▶ TASK REQUIREMENTS:
I need only the number of lines in this data that contain the string "with".

Stored data entries
+++

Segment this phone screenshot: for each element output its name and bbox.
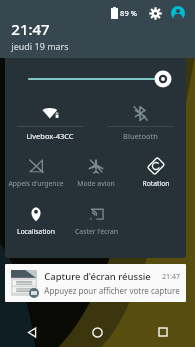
button[interactable]: Utilisateur <box>169 4 187 22</box>
button[interactable]: Localisation <box>5 200 66 250</box>
button[interactable]: Capture d'écran réussie <box>5 264 186 302</box>
button[interactable]: Bluetooth <box>95 100 186 152</box>
staticText: Bluetooth <box>123 131 158 141</box>
button[interactable]: Retour <box>0 317 65 347</box>
button[interactable]: Applications récentes <box>130 317 195 347</box>
staticText: Caster l'écran <box>75 227 118 236</box>
button[interactable]: Accueil <box>65 317 130 347</box>
staticText: Appuyez pour afficher votre capture d'éc… <box>44 285 180 296</box>
staticText: Rotation automatique <box>126 179 186 188</box>
staticText: 89 % <box>120 8 137 18</box>
button[interactable]: Caster l'écran <box>66 200 126 250</box>
staticText: Appels d'urgence <box>8 179 64 188</box>
button[interactable]: 21:47 <box>11 19 69 52</box>
button[interactable]: Livebox-43CC <box>5 100 95 152</box>
button[interactable]: Paramètres <box>146 4 164 22</box>
button[interactable]: Luminosité <box>5 58 186 100</box>
staticText: Capture d'écran réussie <box>44 270 151 283</box>
staticText: Mode avion <box>77 179 115 188</box>
staticText: Localisation <box>17 227 55 236</box>
staticText: 21:47 <box>11 19 50 39</box>
button[interactable]: Mode avion <box>66 152 126 200</box>
staticText: jeudi 19 mars <box>11 40 69 52</box>
button[interactable]: Appels d'urgence <box>5 152 66 200</box>
staticText: Livebox-43CC <box>26 131 74 141</box>
staticText: 21:47 <box>162 272 180 282</box>
button[interactable]: Rotation automatique <box>126 152 186 200</box>
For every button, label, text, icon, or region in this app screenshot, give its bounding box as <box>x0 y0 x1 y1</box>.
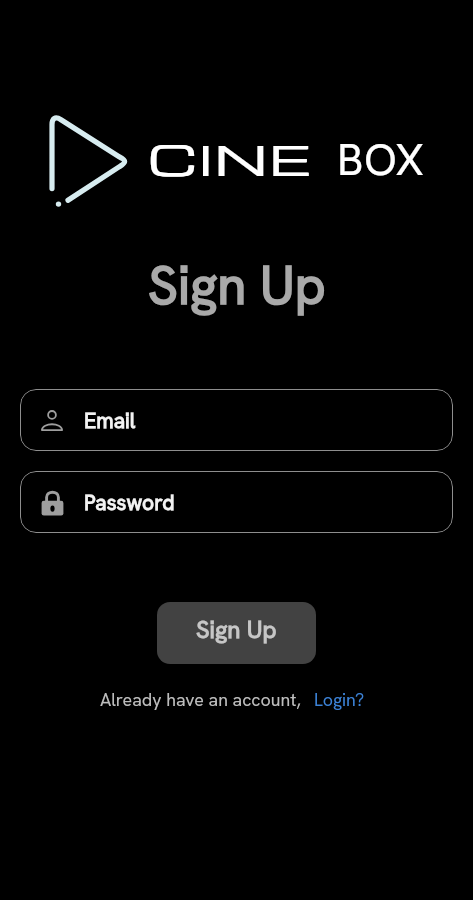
staticText: Password <box>84 489 175 516</box>
staticText: BOX <box>337 131 425 188</box>
button[interactable]: Sign Up <box>157 602 316 664</box>
button[interactable]: Email field <box>20 389 453 451</box>
staticText: Login? <box>314 688 365 711</box>
staticText: Sign Up <box>148 251 326 320</box>
staticText: CINE <box>149 130 313 187</box>
staticText: CINE <box>148 130 312 187</box>
button[interactable]: Login? <box>314 688 365 711</box>
staticText: Email <box>84 407 136 434</box>
staticText: Sign Up <box>196 614 277 645</box>
button[interactable]: Password field <box>20 471 453 533</box>
staticText: Already have an account, <box>100 688 301 711</box>
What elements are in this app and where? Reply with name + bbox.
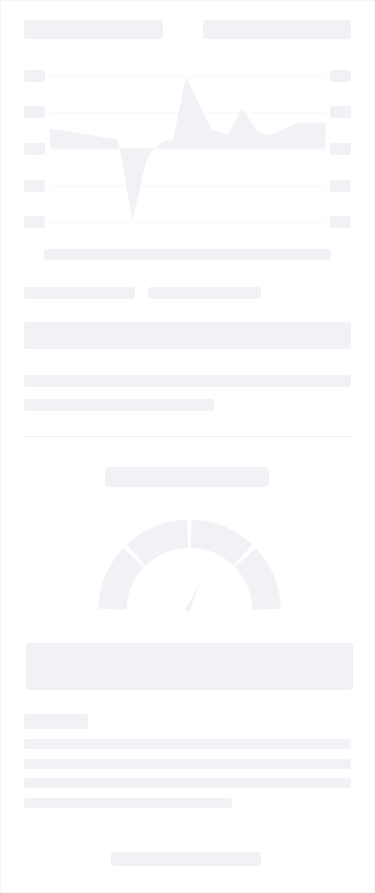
button[interactable]: Score gauge [96, 516, 283, 613]
button[interactable]: Performance chart [0, 60, 375, 230]
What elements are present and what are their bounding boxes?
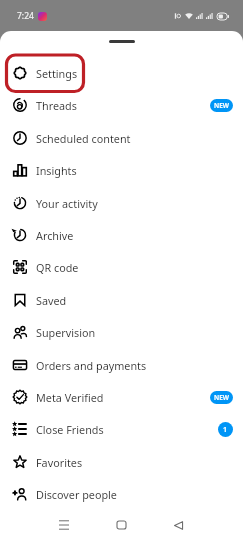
staticText: Saved [36, 293, 67, 308]
button[interactable]: Back [165, 512, 192, 538]
staticText: Meta Verified [36, 390, 104, 405]
button[interactable]: Orders and payments [0, 349, 243, 381]
staticText: 1 [223, 425, 228, 435]
button[interactable]: Your activity [0, 187, 243, 219]
staticText: Close Friends [36, 422, 104, 437]
staticText: 7:24 [17, 10, 34, 22]
button[interactable]: Favorites [0, 446, 243, 478]
staticText: QR code [36, 260, 79, 275]
button[interactable]: QR code [0, 251, 243, 283]
button[interactable]: Threads [0, 89, 243, 121]
staticText: Settings [36, 66, 78, 81]
staticText: NEW [214, 393, 229, 402]
button[interactable]: Saved [0, 284, 243, 316]
button[interactable]: Insights [0, 154, 243, 186]
button[interactable]: Settings [0, 57, 243, 89]
button[interactable]: Scheduled content [0, 122, 243, 154]
staticText: Threads [36, 98, 77, 113]
staticText: Your activity [36, 196, 98, 211]
staticText: Archive [36, 228, 74, 243]
staticText: Scheduled content [36, 131, 131, 146]
button[interactable]: Meta Verified [0, 381, 243, 413]
button[interactable]: Supervision [0, 316, 243, 348]
button[interactable]: Archive [0, 219, 243, 251]
staticText: Insights [36, 163, 77, 178]
staticText: Favorites [36, 455, 83, 470]
staticText: Orders and payments [36, 358, 147, 373]
button[interactable]: Discover people [0, 478, 243, 510]
button[interactable]: Recent apps [49, 512, 78, 538]
button[interactable]: Home [107, 512, 135, 538]
staticText: Discover people [36, 487, 117, 502]
staticText: NEW [214, 101, 229, 110]
staticText: Supervision [36, 325, 96, 340]
button[interactable]: Close Friends [0, 413, 243, 445]
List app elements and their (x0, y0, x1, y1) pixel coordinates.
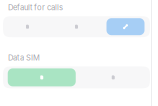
button[interactable]: Ask every time (101, 16, 150, 37)
button[interactable]: SIM (3, 16, 52, 37)
staticText: Data SIM (8, 53, 40, 62)
button[interactable]: SIM (3, 66, 76, 88)
staticText: Default for calls (8, 3, 63, 12)
button[interactable]: SIM (76, 66, 150, 88)
button[interactable]: SIM (52, 16, 101, 37)
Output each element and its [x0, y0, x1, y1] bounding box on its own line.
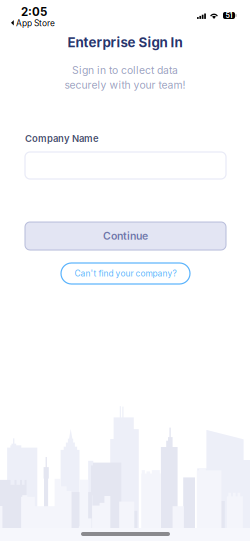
button[interactable]: Can't find your company? — [61, 263, 190, 284]
staticText: 51 — [226, 11, 232, 20]
staticText: Company Name — [25, 133, 99, 144]
staticText: securely with your team! — [64, 79, 186, 91]
staticText: Can't find your company? — [74, 268, 176, 279]
button[interactable]: Continue — [25, 222, 226, 250]
staticText: Enterprise Sign In — [68, 34, 182, 50]
staticText: Sign in to collect data — [72, 64, 178, 77]
staticText: App Store — [16, 18, 55, 28]
staticText: Continue — [103, 230, 148, 242]
staticText: 2:05 — [21, 5, 47, 19]
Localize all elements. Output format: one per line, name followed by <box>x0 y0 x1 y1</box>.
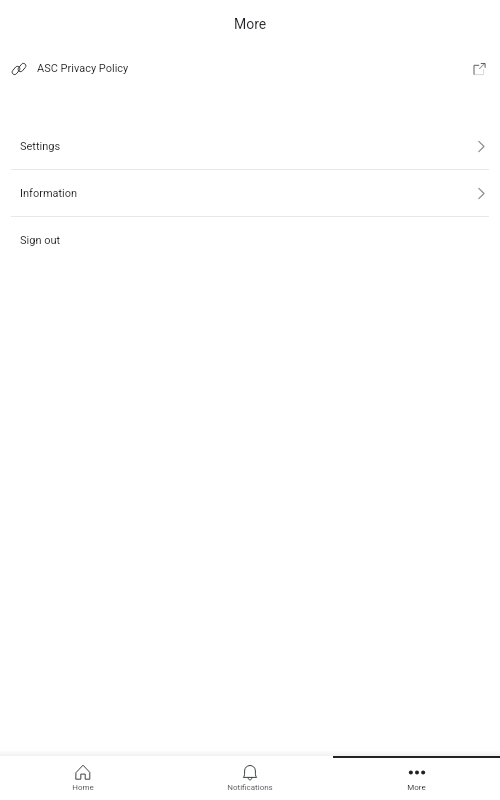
staticText: Home <box>72 783 94 792</box>
button[interactable]: Settings <box>0 123 500 169</box>
staticText: ASC Privacy Policy <box>37 62 129 75</box>
button[interactable]: Home <box>0 756 166 800</box>
staticText: Sign out <box>20 234 61 247</box>
button[interactable]: Notifications <box>166 756 333 800</box>
staticText: More <box>234 16 267 32</box>
button[interactable]: Sign out <box>0 217 500 263</box>
staticText: Notifications <box>227 783 273 792</box>
button[interactable]: Open privacy policy in browser <box>466 56 492 82</box>
button[interactable]: More <box>333 756 500 800</box>
staticText: More <box>407 783 426 792</box>
button[interactable]: ASC Privacy Policy <box>0 46 500 91</box>
staticText: Settings <box>20 140 61 153</box>
button[interactable]: Information <box>0 170 500 216</box>
staticText: Information <box>20 187 78 200</box>
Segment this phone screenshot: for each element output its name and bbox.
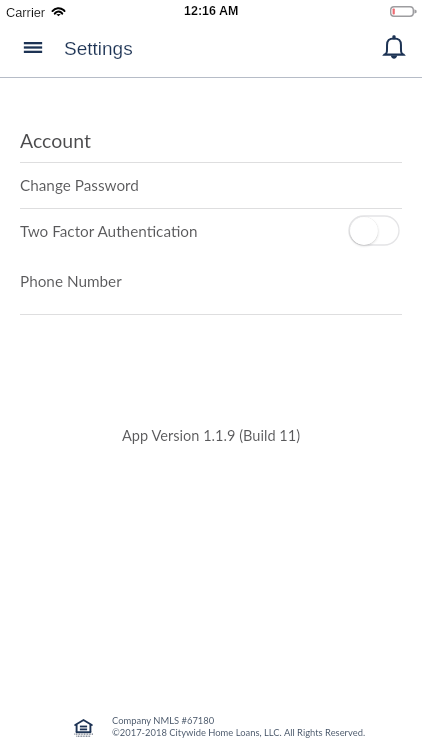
staticText: Change Password [20, 176, 139, 194]
button[interactable]: Notifications [371, 20, 417, 74]
button[interactable]: Two Factor Authentication toggle [349, 216, 399, 245]
button[interactable]: Change Password [0, 173, 422, 197]
staticText: Company NMLS #67180 [112, 715, 215, 726]
staticText: Phone Number [20, 272, 122, 290]
staticText: 12:16 AM [184, 4, 239, 18]
staticText: Carrier [6, 5, 46, 19]
button[interactable]: Phone Number [0, 269, 422, 293]
button[interactable]: Open navigation menu [8, 24, 58, 78]
button[interactable]: Two Factor Authentication [0, 219, 422, 243]
staticText: Account [20, 129, 91, 152]
staticText: App Version 1.1.9 (Build 11) [122, 427, 301, 445]
staticText: Settings [64, 38, 133, 59]
staticText: Two Factor Authentication [20, 222, 198, 240]
staticText: ©2017-2018 Citywide Home Loans, LLC. All… [112, 727, 366, 738]
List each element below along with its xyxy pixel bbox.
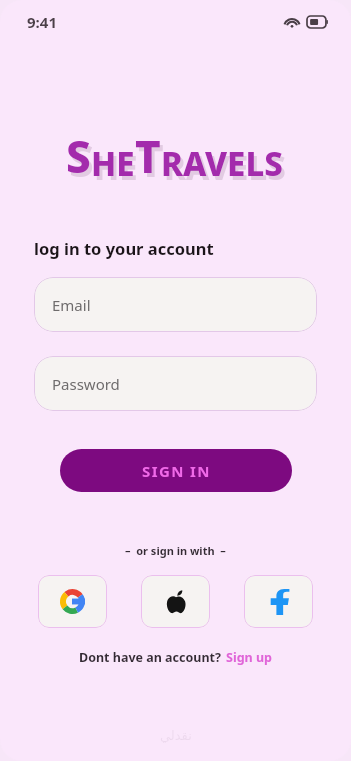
staticText: 9:41 [27, 12, 57, 32]
button[interactable]: Sign in with Apple [141, 575, 210, 628]
staticText: HE [91, 141, 135, 186]
staticText: Password [52, 374, 120, 394]
staticText: RAVELS [161, 141, 283, 186]
staticText: Dont have an account? [79, 649, 221, 666]
staticText: T [135, 126, 161, 186]
staticText: S [66, 126, 91, 186]
staticText: SIGN IN [142, 461, 211, 481]
staticText: HE [94, 145, 138, 190]
staticText: log in to your account [34, 237, 214, 259]
button[interactable]: Email [34, 277, 317, 332]
staticText: نقدلي [160, 728, 192, 743]
button[interactable]: Password [34, 356, 317, 411]
staticText: RAVELS [164, 145, 286, 190]
staticText: Sign up [226, 649, 272, 666]
button[interactable]: Sign up [226, 649, 272, 666]
button[interactable]: Sign in with Google [38, 575, 107, 628]
staticText: T [138, 130, 164, 190]
button[interactable]: SIGN IN [60, 449, 292, 492]
button[interactable]: Sign in with Facebook [244, 575, 313, 628]
staticText: S [69, 130, 94, 190]
staticText: Email [52, 295, 91, 315]
staticText: – or sign in with – [125, 543, 226, 558]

+++

▶ ANSWER TO THIS TASK:
7